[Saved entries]
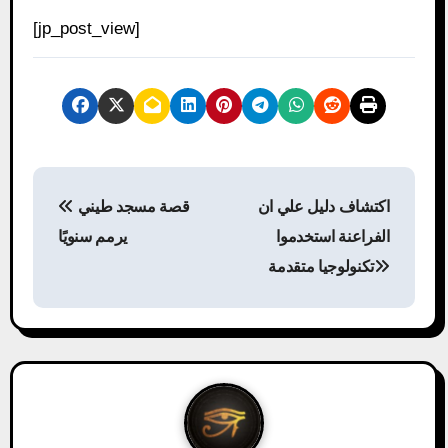
[jp_post_view]
P
اكتشاف دليل علي ان
قصة مسجد طيني
o
الفراعنة استخدموا
يرمم سنويًا
s
تكنولوجيا متقدمة
t
n
a
v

- _What to work on_: Would you write out all of the data exactly as it stands, without the pictures?

- _Answer to the problem_:
[jp_post_view]
P
اكتشاف دليل علي ان
قصة مسجد طيني
o
الفراعنة استخدموا
يرمم سنويًا
s
تكنولوجيا متقدمة
t
n
a
v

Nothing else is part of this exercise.